*** Begin section ***
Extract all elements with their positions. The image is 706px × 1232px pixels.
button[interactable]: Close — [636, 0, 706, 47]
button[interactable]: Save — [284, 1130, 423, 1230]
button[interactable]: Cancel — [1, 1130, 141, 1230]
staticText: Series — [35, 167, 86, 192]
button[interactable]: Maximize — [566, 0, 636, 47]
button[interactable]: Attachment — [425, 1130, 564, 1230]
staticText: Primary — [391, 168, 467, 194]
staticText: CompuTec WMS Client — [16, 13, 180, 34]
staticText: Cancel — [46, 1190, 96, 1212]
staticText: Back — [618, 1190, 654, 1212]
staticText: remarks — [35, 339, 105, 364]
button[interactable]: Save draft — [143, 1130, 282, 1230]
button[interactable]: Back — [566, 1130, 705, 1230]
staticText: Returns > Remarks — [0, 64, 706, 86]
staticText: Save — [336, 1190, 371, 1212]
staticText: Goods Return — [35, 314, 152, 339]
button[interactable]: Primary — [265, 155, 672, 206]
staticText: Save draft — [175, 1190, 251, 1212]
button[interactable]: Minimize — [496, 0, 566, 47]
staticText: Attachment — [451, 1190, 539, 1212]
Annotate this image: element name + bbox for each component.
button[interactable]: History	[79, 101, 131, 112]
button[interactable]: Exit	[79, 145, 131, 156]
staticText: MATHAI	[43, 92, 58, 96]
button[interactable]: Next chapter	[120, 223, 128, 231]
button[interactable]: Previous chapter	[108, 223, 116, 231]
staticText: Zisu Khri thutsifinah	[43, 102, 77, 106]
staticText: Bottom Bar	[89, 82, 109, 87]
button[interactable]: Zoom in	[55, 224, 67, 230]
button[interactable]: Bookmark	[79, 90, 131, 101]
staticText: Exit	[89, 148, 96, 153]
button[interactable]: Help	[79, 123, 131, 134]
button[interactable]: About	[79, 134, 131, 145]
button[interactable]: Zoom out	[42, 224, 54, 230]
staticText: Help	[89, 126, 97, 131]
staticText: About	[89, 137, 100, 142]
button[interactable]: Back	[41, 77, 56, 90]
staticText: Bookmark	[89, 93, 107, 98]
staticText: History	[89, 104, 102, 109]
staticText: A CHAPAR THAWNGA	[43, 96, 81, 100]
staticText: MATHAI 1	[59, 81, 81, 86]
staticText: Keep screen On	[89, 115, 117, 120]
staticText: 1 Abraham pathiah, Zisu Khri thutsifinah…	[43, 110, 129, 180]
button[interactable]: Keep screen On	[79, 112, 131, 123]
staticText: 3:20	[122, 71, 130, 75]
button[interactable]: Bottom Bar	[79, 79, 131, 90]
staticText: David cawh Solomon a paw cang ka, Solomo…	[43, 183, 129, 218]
*** End section ***
WORK TASK:
Across the data, find each line that has "thutsifinah" in it and copy that line.

WRITTEN SOLUTION:
staticText: Zisu Khri thutsifinah	[43, 102, 77, 106]
staticText: 1 Abraham pathiah, Zisu Khri thutsifinah…	[43, 110, 129, 180]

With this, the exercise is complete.